Monthly Archives: August 2015

To Love and Live at Peace

You have heard that it was said, ‘You shall love your neighbor and hate your enemy.’ But I say to you, Love your enemies and pray for those who persecute you, so that you may be sons of your Father who is in heaven. For he makes his sun rise on the evil and on the good, and sends rain on the just and on the unjust. For if you love those who love you, what reward do you have? Do not even the tax collectors do the same? And if you greet only your brothers, what more are you doing than others? Do not even the Gentiles do the same? You therefore must be perfect, as your heavenly Father is perfect. ~Matthew 5:43-48

I have started and stopped writing this blog for weeks as I wrestle with this passage of Scripture. An underlying question keeps haunting me: “Am I learning to love my enemies and willing to pray for them?” I still don’t have a definitive answer, but I do want to love others well because I am so blessed each new day as I see the kind of love the Father has for me as a child of God (1John 3:1).

So if I am honest with myself, I realize just how quickly I can choose whether someone is my friend or my enemy. I can expect others to be who I want them to be or I can accept them as the gift they are in my life. Moreover, I am confronted with the choice of whether to seek to live at peace with others as far as it depends on me.

Dallas Willard’s insights in Renovation of the Heart have been helpful as I reflect on my own ability to love others well.

Even in cases where, through no fault of my own, there must be a struggle between me and others, there does not have to be s struggle within me. I may have to resist others, for some good reason, but even so I do not have to make things come out right. I am not the one in control of outcomes. I do not have to hate those whose course of action I resist, or even get mad at them, and so I can always be at peace within myself as well as toward them (pp134-135).

May you and I prayerfully love and live at peace with ourselves and other simply because God first loved us.

Reconciliation

You have heard that it was said, ‘An eye for an eye and a tooth for a tooth.
‘But I say to you, Do not resist the one who is evil. But if anyone slaps you
on the right cheek, turn to him the other also. And if anyone would sue you
and take your tunic, let him have your cloak as well. And if anyone forces
you to go one mile, go with him two miles. Give to the one who begs from
you, and do not refuse the one who would borrow from you.
~Matthew 5:38-42

Like the people in Jesus day, we are apt to justify our action with “an eye for an eye and tooth for a tooth” way of thinking. In my heart it looks like this: they spoke poorly of me therefore I can think ill of them, or they did not do what I would have done so I am not following their plan.  But this way of thinking and behaving allows roots of bitterness to go deeper in the soul.

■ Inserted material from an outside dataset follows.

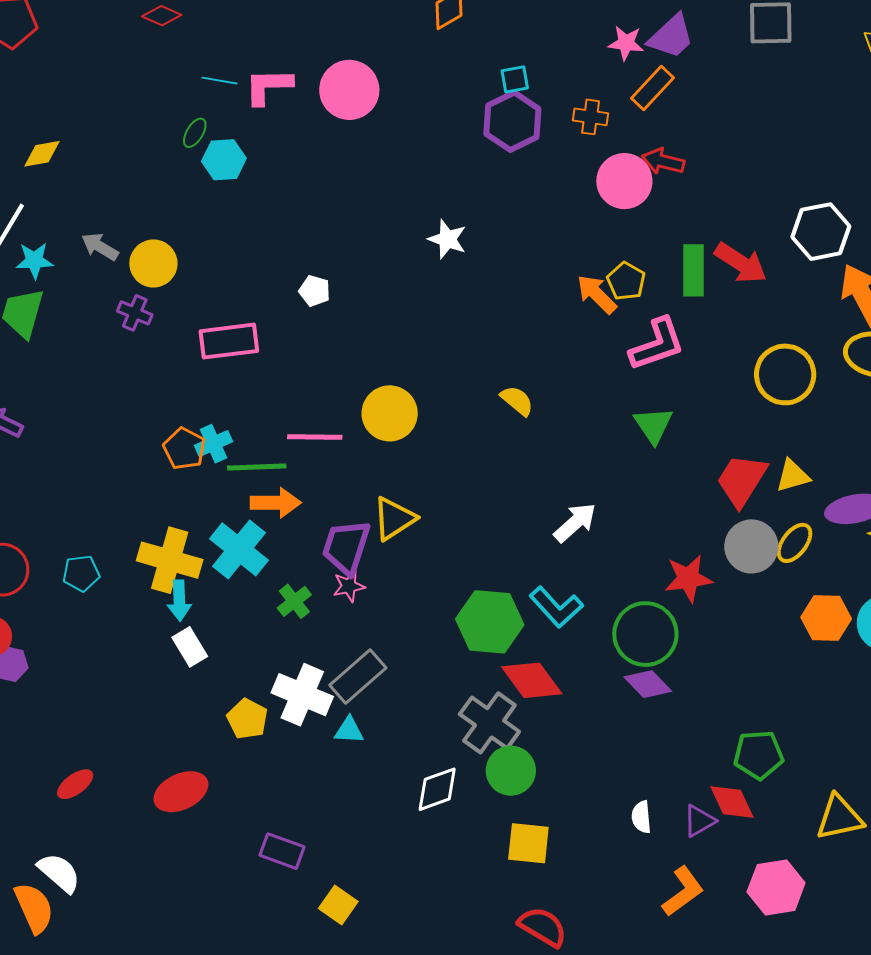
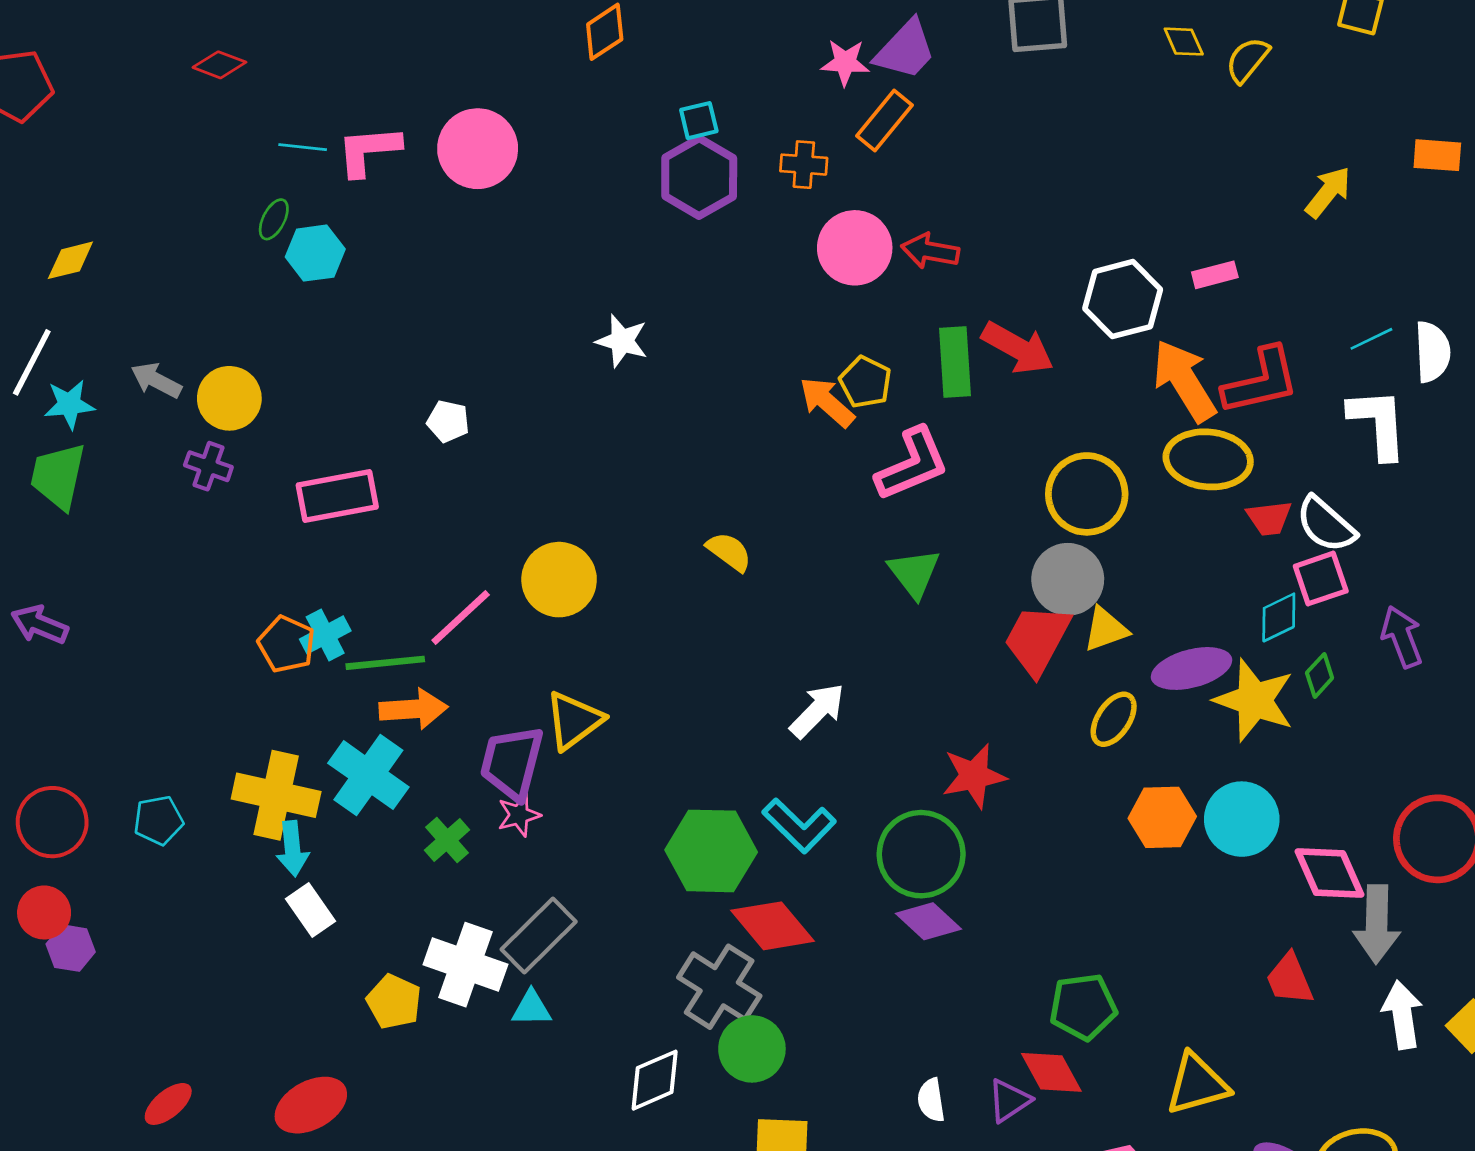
red arrow: (663, 161) -> (930, 251), moved
pink line: (315, 437) -> (461, 618), turned -40
gray circle: (751, 546) -> (1068, 579), moved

The decision to retaliate or reconcile begins in the mind. Jesus is inviting us to a new way of thinking about how to make unity a reality in our relationships. Reconciliation with one another helps us to understand at a deeper level what it means to be reconciled to the Father. The apostle Paul describes it this way:

He has delivered us from the domain of darkness and transferred us
to the kingdom of his beloved Son, in whom we have redemption,
the forgiveness of sins. ~Colossians 1:13-14

It is hard to endure some relationships. But the Holy Spirit empowers us to patiently go the extra mile with people. I am so thankful for those, who like Christ, go that gracious extra mile with me even when I am not loving generously in return. Moreover, I am so thankful for the Father who has qualified you and me to share in the inheritance of the saints in light (Colossians 1:12).

May you and I live and love with a patient and joyful perspective so that reconciliation is our daily reality.